TASK OBJECTIVE -> Tell me how many lines in the entries below contain the word "ميدالية"; reply with the number and nothing else.

===

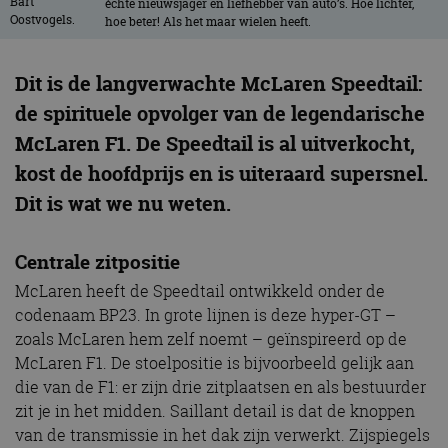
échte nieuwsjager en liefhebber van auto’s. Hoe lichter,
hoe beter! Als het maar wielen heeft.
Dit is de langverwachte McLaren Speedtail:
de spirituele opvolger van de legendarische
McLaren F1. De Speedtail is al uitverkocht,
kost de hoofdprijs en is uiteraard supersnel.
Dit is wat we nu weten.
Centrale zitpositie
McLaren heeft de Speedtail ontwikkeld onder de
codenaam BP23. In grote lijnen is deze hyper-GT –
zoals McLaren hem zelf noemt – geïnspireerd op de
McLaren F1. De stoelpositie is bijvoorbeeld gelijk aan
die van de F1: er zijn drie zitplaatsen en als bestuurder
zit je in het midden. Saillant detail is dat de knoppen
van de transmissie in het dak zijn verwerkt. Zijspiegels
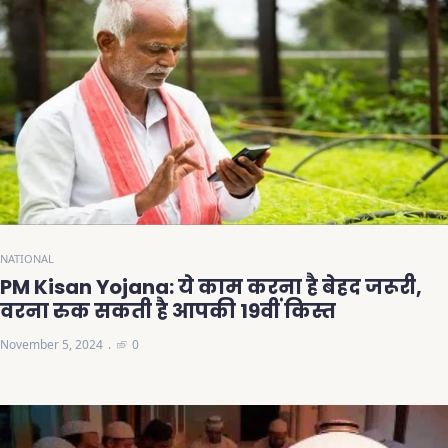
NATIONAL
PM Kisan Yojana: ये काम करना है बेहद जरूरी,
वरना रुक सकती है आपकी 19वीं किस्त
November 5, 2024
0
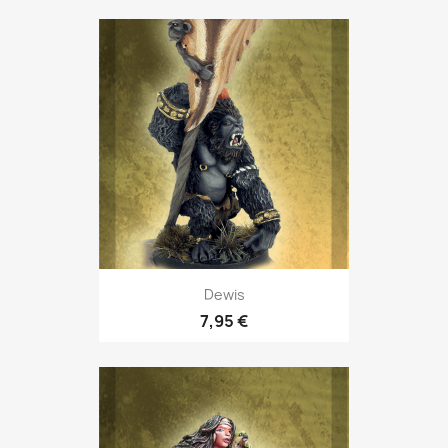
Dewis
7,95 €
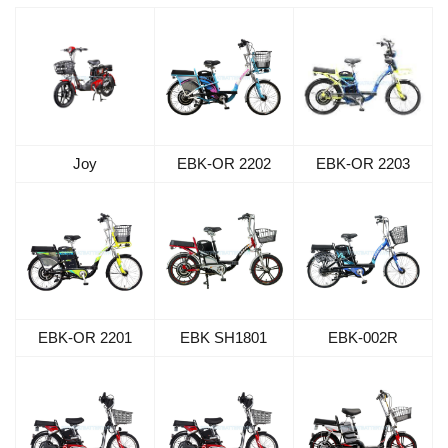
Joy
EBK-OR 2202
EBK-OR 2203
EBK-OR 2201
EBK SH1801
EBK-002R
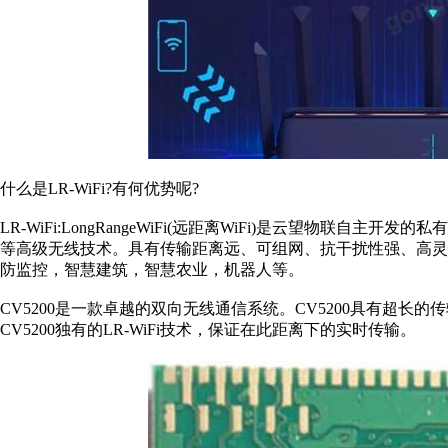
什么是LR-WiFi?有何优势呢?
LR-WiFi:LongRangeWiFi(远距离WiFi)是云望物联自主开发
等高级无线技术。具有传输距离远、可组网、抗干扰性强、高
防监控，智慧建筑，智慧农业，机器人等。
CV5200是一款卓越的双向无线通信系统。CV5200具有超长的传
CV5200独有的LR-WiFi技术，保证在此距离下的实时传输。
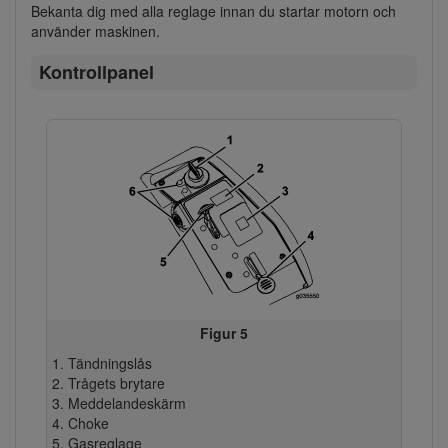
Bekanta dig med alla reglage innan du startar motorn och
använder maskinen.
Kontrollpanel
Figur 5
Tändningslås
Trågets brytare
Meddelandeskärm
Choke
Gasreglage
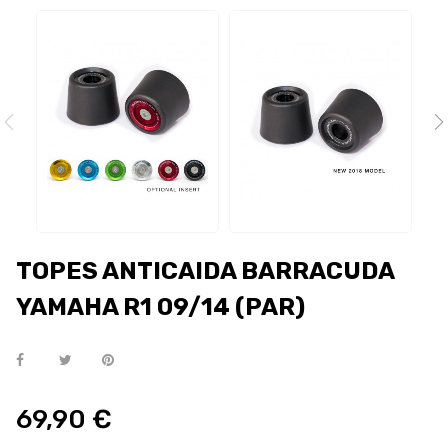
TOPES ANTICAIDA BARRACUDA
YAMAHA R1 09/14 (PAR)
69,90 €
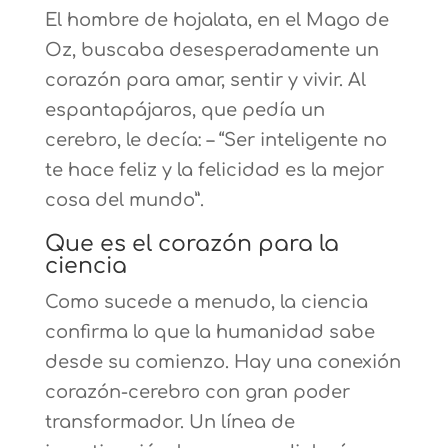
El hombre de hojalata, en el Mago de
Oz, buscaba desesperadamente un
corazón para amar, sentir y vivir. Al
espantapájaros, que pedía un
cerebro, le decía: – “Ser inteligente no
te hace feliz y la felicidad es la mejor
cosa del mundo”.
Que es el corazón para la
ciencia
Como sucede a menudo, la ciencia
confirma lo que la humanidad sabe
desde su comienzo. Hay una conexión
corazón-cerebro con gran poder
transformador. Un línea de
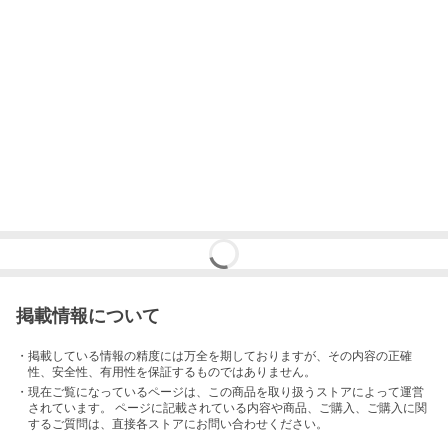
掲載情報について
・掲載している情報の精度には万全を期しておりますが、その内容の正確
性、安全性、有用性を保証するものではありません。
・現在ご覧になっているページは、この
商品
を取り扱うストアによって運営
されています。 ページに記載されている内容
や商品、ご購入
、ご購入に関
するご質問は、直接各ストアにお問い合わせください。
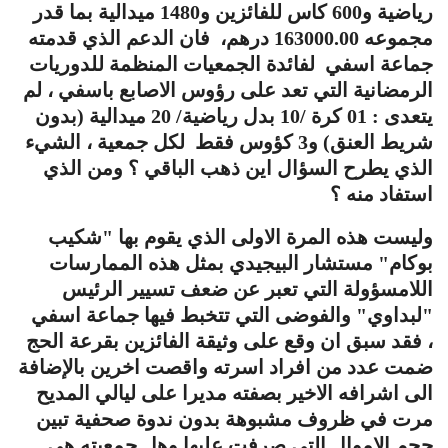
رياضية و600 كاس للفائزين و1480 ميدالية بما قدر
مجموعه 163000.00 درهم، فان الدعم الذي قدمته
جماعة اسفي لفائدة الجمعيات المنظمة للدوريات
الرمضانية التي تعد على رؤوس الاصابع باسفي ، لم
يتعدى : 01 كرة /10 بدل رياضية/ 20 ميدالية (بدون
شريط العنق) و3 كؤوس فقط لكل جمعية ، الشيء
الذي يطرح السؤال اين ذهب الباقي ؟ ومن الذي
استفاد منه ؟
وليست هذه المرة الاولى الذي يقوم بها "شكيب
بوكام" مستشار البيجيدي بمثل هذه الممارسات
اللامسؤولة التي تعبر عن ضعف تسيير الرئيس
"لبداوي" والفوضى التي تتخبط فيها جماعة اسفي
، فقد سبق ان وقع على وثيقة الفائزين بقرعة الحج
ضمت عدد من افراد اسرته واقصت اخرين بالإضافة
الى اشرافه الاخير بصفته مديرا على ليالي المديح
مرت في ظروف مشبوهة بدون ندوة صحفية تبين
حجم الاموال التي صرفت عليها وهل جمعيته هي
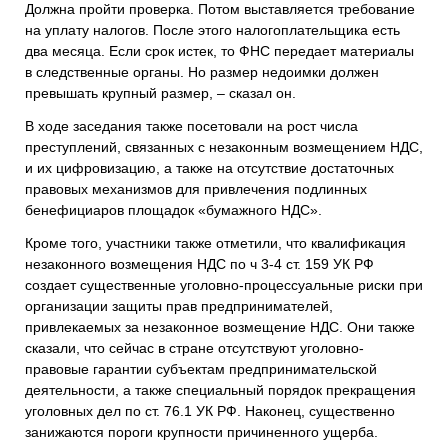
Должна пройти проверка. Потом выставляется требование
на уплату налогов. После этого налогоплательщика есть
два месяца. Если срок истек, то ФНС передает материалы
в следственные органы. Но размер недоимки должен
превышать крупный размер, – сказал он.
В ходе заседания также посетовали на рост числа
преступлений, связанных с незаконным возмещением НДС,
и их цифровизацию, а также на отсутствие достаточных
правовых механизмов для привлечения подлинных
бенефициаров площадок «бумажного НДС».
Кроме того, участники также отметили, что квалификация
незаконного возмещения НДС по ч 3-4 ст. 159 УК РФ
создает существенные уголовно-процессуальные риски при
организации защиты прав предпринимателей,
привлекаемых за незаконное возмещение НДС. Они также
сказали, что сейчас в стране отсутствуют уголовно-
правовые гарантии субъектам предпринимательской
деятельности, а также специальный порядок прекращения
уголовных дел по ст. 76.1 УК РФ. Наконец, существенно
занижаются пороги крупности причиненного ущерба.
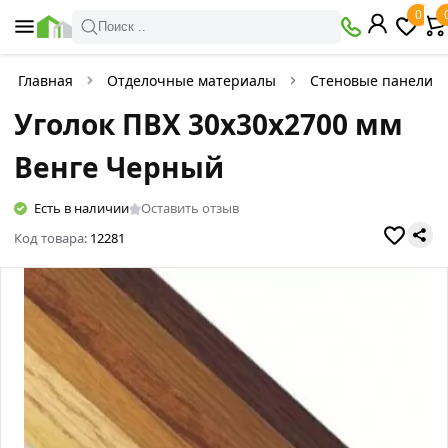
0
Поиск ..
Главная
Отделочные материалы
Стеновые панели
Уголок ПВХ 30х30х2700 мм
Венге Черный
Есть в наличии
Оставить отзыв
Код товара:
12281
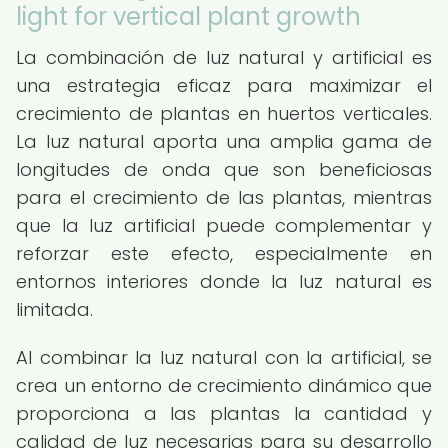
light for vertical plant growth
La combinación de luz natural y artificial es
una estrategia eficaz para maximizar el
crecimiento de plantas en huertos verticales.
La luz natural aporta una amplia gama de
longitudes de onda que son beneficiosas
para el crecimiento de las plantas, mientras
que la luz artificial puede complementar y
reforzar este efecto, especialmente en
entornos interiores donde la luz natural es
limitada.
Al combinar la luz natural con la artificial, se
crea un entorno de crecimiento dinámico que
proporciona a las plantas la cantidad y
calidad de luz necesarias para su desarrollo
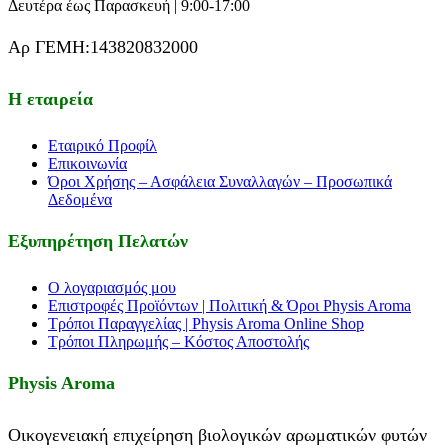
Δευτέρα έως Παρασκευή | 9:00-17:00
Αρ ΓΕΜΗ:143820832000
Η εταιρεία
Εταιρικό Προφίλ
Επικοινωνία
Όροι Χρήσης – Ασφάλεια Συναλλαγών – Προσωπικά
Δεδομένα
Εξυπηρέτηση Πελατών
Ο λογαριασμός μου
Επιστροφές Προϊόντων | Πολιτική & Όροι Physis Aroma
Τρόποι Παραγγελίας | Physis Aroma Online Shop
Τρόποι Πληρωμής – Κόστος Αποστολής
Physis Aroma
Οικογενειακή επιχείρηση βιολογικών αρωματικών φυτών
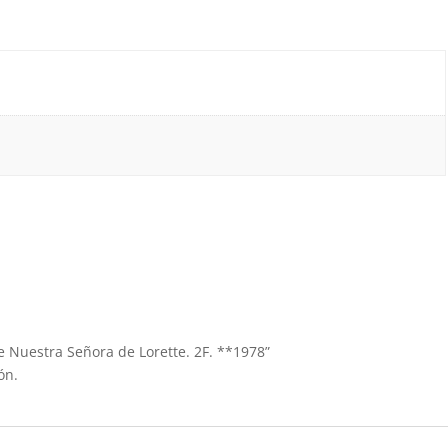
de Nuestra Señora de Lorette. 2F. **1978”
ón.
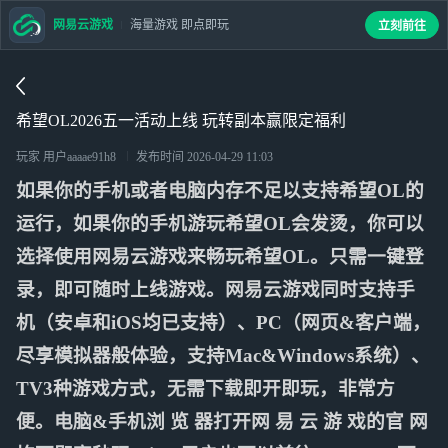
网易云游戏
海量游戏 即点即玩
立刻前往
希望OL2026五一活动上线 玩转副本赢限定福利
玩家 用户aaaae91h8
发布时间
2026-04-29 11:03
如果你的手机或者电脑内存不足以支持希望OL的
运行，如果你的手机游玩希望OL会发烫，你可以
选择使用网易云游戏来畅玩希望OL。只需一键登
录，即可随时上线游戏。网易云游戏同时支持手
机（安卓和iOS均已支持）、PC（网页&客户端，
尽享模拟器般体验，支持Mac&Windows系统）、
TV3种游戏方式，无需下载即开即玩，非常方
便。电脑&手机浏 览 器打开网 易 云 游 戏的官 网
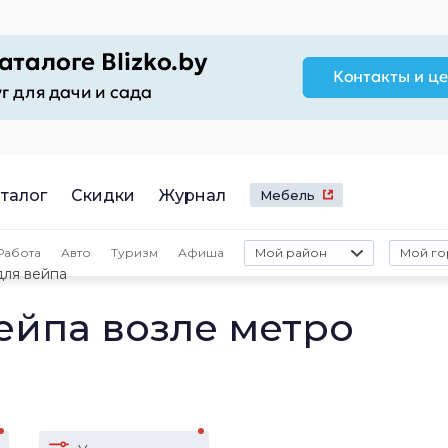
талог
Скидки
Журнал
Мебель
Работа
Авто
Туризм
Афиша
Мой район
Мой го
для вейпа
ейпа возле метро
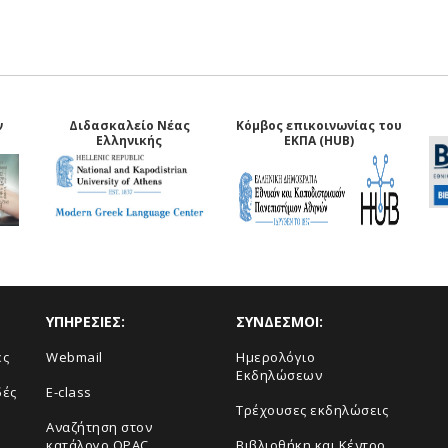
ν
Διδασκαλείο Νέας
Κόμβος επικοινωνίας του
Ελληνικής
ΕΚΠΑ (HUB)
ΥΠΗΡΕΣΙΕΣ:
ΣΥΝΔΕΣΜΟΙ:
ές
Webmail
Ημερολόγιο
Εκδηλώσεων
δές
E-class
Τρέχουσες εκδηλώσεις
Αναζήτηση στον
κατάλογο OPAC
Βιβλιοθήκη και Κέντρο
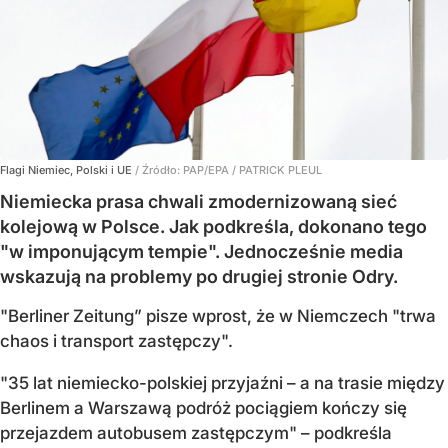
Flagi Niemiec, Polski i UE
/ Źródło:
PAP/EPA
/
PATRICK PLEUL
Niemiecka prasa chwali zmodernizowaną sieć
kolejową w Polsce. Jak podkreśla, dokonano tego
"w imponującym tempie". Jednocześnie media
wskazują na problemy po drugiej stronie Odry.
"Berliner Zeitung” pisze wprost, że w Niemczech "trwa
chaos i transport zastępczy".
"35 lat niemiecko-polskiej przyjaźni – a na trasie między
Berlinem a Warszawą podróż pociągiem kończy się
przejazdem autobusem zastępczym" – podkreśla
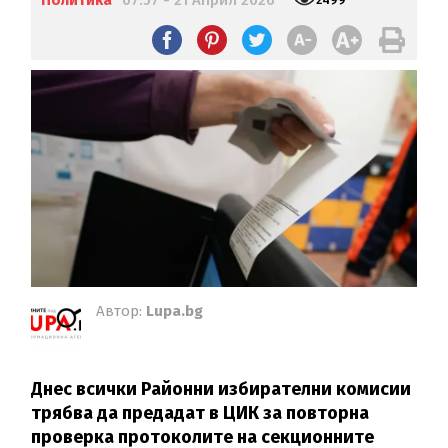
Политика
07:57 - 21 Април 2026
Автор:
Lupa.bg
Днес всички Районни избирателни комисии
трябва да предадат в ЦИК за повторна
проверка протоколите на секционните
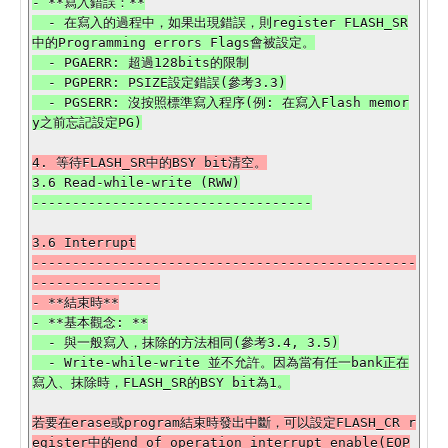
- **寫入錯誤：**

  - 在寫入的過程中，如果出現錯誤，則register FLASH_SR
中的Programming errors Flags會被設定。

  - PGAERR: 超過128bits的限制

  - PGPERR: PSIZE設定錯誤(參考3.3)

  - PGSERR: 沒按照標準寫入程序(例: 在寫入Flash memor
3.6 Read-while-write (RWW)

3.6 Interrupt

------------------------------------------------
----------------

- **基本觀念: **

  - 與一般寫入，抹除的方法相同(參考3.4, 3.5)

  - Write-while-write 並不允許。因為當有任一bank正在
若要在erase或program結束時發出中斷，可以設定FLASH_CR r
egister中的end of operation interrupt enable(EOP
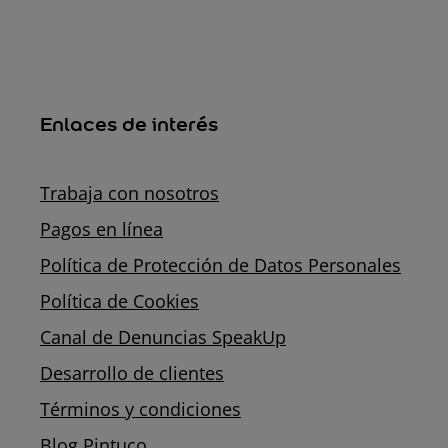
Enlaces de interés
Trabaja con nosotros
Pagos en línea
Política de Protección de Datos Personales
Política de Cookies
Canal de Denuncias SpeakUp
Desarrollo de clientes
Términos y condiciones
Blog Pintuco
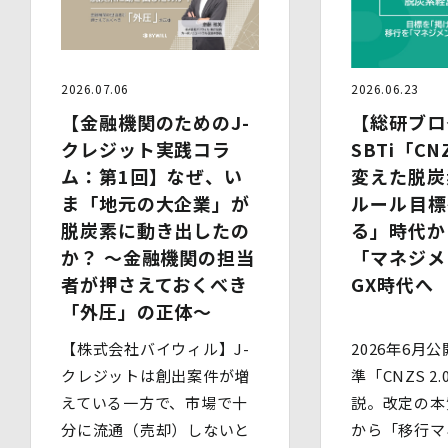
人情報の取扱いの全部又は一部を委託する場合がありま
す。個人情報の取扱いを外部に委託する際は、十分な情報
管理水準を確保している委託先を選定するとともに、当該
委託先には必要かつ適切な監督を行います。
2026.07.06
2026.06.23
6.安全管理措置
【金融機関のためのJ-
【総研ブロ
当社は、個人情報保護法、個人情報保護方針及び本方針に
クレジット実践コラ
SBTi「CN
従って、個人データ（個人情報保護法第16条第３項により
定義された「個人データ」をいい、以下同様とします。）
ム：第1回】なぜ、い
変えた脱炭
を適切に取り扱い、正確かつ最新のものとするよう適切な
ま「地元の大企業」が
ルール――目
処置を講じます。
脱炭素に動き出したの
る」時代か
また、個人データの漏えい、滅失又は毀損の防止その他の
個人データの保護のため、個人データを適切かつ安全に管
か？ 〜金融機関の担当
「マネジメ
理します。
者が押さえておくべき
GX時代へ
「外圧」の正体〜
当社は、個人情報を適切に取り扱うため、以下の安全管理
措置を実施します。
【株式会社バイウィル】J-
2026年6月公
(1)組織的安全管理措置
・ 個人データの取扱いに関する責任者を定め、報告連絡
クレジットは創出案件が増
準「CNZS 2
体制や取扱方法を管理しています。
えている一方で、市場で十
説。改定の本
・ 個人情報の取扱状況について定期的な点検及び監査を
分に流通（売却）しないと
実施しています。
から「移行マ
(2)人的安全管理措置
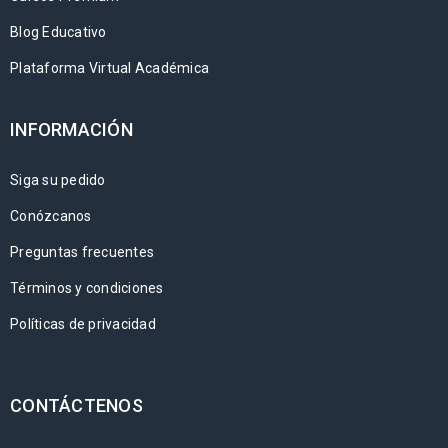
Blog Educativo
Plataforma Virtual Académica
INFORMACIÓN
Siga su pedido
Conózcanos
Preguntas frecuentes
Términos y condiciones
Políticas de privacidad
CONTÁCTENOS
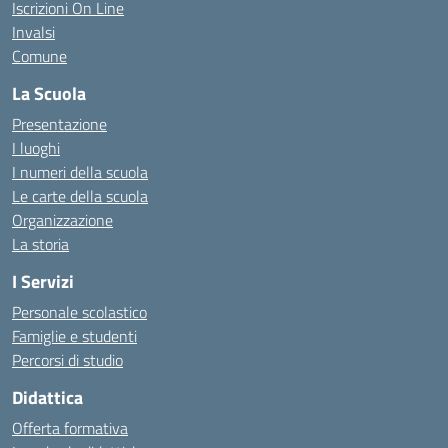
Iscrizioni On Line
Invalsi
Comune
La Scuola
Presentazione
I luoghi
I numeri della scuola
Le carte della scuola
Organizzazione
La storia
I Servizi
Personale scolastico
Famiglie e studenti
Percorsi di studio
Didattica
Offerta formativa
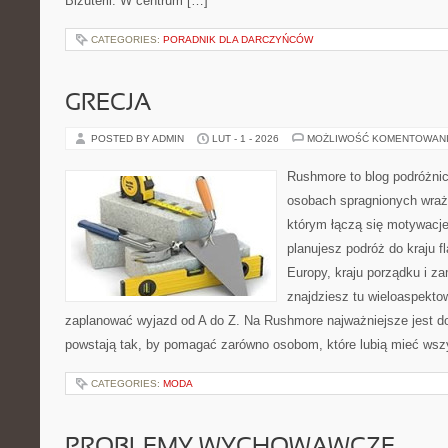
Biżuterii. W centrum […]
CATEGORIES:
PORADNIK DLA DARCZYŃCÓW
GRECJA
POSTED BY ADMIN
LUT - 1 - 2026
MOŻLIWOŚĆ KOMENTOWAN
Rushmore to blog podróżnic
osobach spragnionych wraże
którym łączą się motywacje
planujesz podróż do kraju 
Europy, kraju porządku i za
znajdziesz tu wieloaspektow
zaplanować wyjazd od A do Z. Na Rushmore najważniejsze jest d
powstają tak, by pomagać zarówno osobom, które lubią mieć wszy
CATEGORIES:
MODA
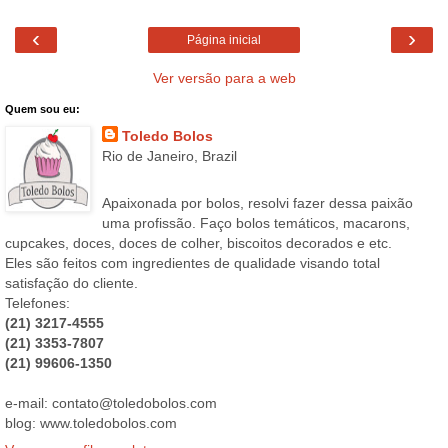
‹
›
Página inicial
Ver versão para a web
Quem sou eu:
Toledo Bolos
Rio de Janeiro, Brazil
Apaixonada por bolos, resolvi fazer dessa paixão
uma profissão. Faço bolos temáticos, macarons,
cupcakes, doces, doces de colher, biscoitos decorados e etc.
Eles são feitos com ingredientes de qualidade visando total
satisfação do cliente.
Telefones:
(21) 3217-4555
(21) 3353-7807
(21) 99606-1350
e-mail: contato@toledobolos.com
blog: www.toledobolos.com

===

RESULT OF THE EXERCISE -> 2